As far as I know, a loop that has serial data dependencies such as A[i] += A[i-1]
can't be vectorized.
But I'm not sure that A[i] += A[i+1]
is a raw data dependency or not and if this loop can be vectorized?
for(i = 0; i < n - 1; i++) {
A[i] += A[i + 1];
}
Your loop counter is increasing (i++
) so you're looking ahead with A[i+1]
, not behind. That means you're just reading the same original-input elements twice, not re-reading any recent outputs. Thus there's no serial dependency.

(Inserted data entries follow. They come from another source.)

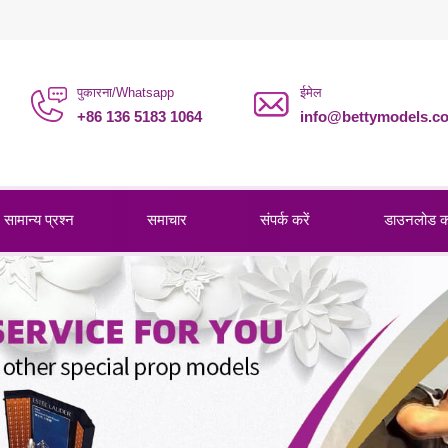
पुकारना/Whatsapp
ईमेल
+86 136 5183 1064
info@bettymodels.c
सामान्य प्रश्न
समाचार
संपर्क करें
डाउनलोड 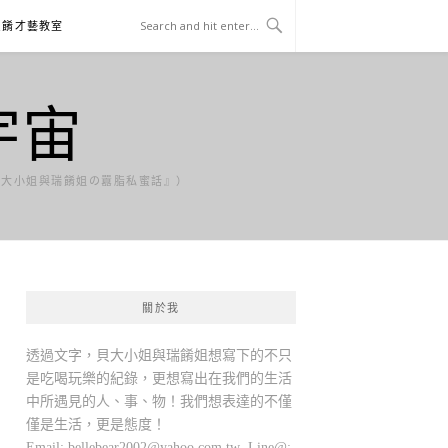
貝餚才藝教室
宇宙
貝大小姐與瑞餚姐の囂脂私蜜話』）
關於我
透過文字，貝大小姐與瑞餚姐想寫下的不只
是吃喝玩樂的紀錄，更想寫出在我們的生活
中所遇見的人、事、物！我們想表達的不僅
僅是生活，更是態度！
Email:
bellebear2002@yahoo.com.tw
Line@: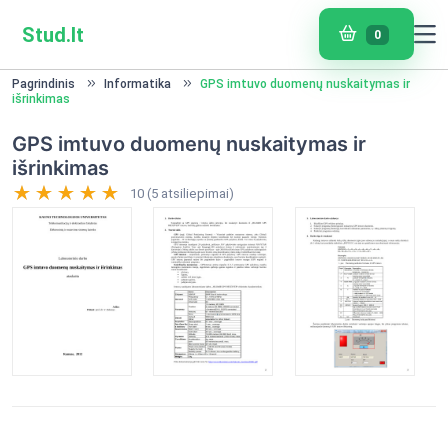
Stud.lt
0
Pagrindinis
Informatika
GPS imtuvo duomenų nuskaitymas ir
išrinkimas
GPS imtuvo duomenų nuskaitymas ir
išrinkimas
10 (5 atsiliepimai)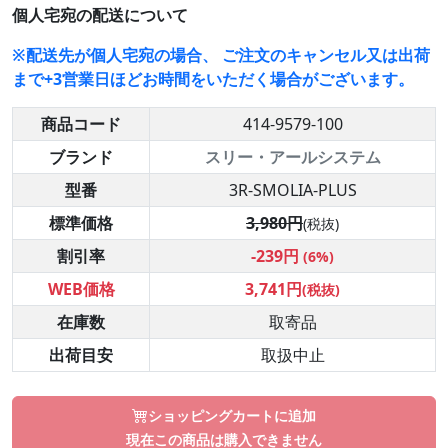
個人宅宛の配送について
※配送先が個人宅宛の場合、 ご注文のキャンセル又は出荷
まで+3営業日ほどお時間をいただく場合がございます。
商品コード
414-9579-100
ブランド
スリー・アールシステム
型番
3R-SMOLIA-PLUS
標準価格
3,980円
(税抜)
割引率
-239円
(6%)
WEB価格
3,741円
(税抜)
在庫数
取寄品
出荷目安
取扱中止
ショッピングカートに追加
現在この商品は購入できません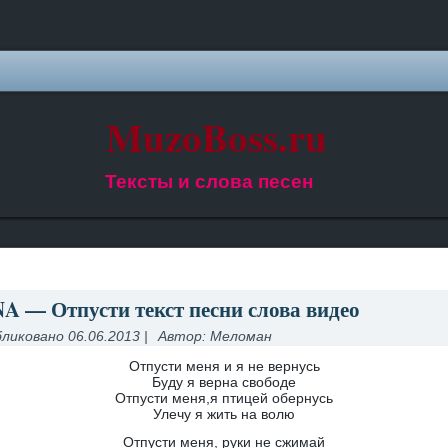
MuzoBoss.ru
Тексты и слова песен
A — Отпусти текст песни слова видео
ликовано
06.06.2013
|
Автор:
Меломан
Отпусти меня и я не вернусь
Буду я верна свободе
Отпусти меня,я птицей обернусь
Улечу я жить на волю
Отпусти меня, руки не сжимай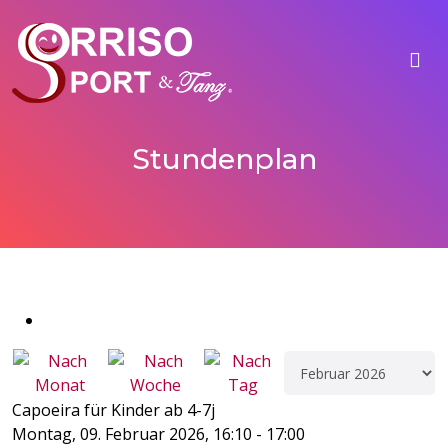
Stundenplan
Capoeira für Kinder ab 4-7j
Montag, 09. Februar 2026, 16:10 - 17:00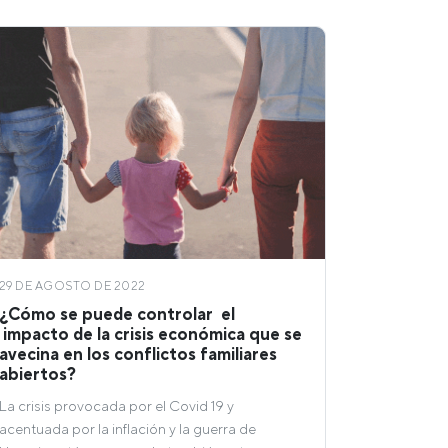
29 DE AGOSTO DE 2022
¿Cómo se puede controlar el
impacto de la crisis económica que se
avecina en los conflictos familiares
abiertos?
La crisis provocada por el Covid 19 y
acentuada por la inflación y la guerra de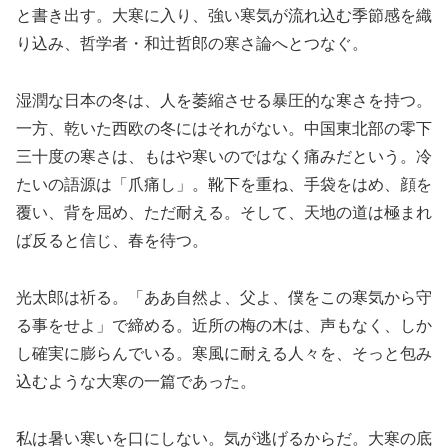
と書き出す。大寒に入り、強い寒気が流れ込む季節感を織
り込み、哲学者・和辻哲郎の寒さ論へとつなぐ。
湿潤な日本の冬は、人を萎縮させる暴圧的な寒さを持つ。
一方、乾いた西欧の冬にはそれがない。中国東北部の零下
三十度の寒さは、もはや寒いのではなく痛みだという。冷
たいの語源は「爪痛し」。靴下を重ね、手袋をはめ、顔を
覆い、背を屈め、ただ耐える。そして、天地の道は極まれ
ば反ると信じ、春を待つ。
光太郎は祈る。「ああ自然よ、父よ、僕をこの寒気から守
る事をせよ」で締める。近所の梅の木は、声もなく、しか
し確実に膨らんでいる。寒風に耐える人々を、そっと包み
込むような大寒の一篇であった。
私は暑い寒いを口にしない。気が逃げるからだ。大寒の底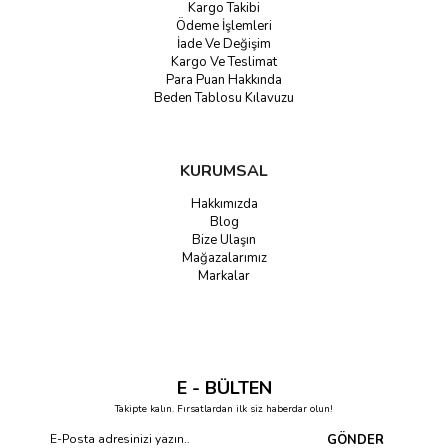
Kargo Takibi
Ödeme İşlemleri
İade Ve Değişim
Kargo Ve Teslimat
Para Puan Hakkında
Beden Tablosu Kılavuzu
KURUMSAL
Hakkımızda
Blog
Bize Ulaşın
Mağazalarımız
Markalar
E - BÜLTEN
Takipte kalın. Fırsatlardan ilk siz haberdar olun!
GÖNDER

Just try it with a compiler and see vector loads / stores instead of scalar. (Easy to tell the difference with integer instead of FP, when compiling for x86). e.g. on https://godbolt.org/ with gcc or clang -O3
On a machine with efficient unaligned loads (like modern x86) your compiler will probably just do loads of A[ i +0..3]
and A[ i+1 + 0..3 ]
, but the other option is shuffling to create the offset vector, e.g. using x86 SSSE3 palignr
which was designed for that and was really helpful on Core 2 (which did not have efficient SIMD unaligned loads).
GCC and clang do both vectorize it for x86-64 with SSE2 (which is baseline for x86-64)

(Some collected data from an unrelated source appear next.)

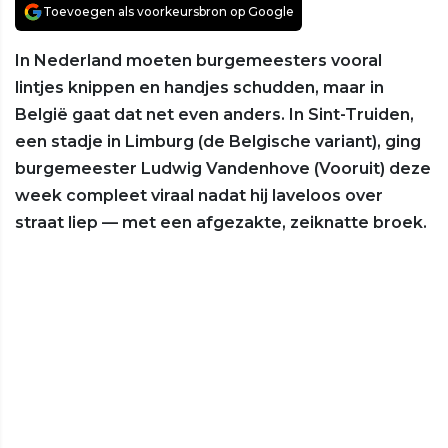
Toevoegen als voorkeursbron op Google
In Nederland moeten burgemeesters vooral
lintjes knippen en handjes schudden, maar in
België gaat dat net even anders. In Sint-Truiden,
een stadje in Limburg (de Belgische variant), ging
burgemeester Ludwig Vandenhove (Vooruit) deze
week compleet viraal nadat hij laveloos over
straat liep — met een afgezakte, zeiknatte broek.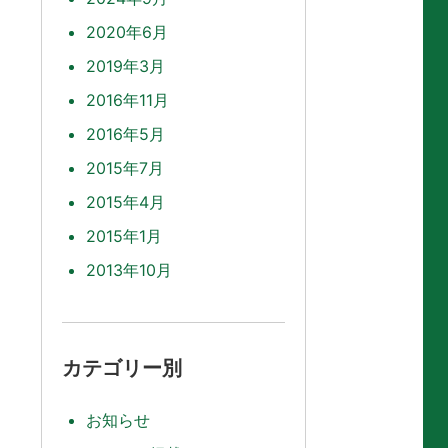
2020年6月
2019年3月
2016年11月
2016年5月
2015年7月
2015年4月
2015年1月
2013年10月
カテゴリー別
お知らせ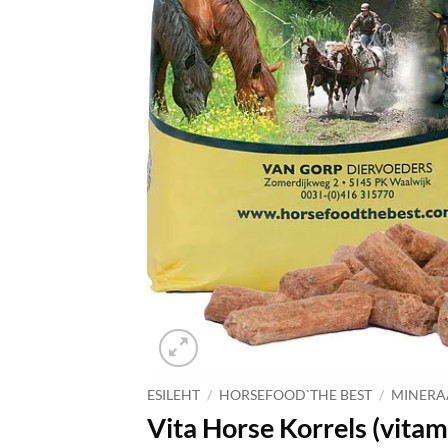
ESILEHT
/
HORSEFOOD`THE BEST
/
MINERA
Vita Horse Korrels (vita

https://godbolt.org/z/HdNsvC -
GCC9.1 for x86-64 (with the default -mtune=generic
and only SSE2 available) chooses to do 2x load + add + store. clang8.0 chooses to unroll (as usual) and load from A[i+1 +4*unroll + 0..3]
and use shufps
to create the A[i + 0..3]
vectors. The middle-end optimizer probably uses a recipe that was good with palignr
, but then has to emulate it once it gets to code-gen and only has SSE2, not SSSE3. Also it's likely that input pointers will be 16-byte aligned, so loading vectors from 16*n + 4
bytes relative to that is unfortunate. Except it will bottleneck on shuffle throughput on recent Intel CPUs anyway.
Clang with AVX1 but not AVX2 (e.g. -march=sandybridge
) makes a hilarious mess: using 256-bit FP shuffles in multiple steps to emulate 256-bit palignr
, but then unpacking to 128-bit vectors for integer SIMD vpaddd
(packed 32-bit add), then vinsertf128
back to 256-bit for 256-bit stores. SnB doesn't even have 256-bit load/store units so those uops take 2 cycles to run, and have much larger than usual penalties for misaligned data.
A[i] += A[i-1]
is harder to vectorize, but with efficient shuffles there are speedups to be had, especially with floating point where the latency of the serial dependency hurts much more.
Or in general if there's a closed-form formula for striding n
steps ahead, you can run that in parallel in the elements of a SIMD vector, like in Is it possible to use SIMD on a serial dependency in a calculation, like an exponential moving average filter?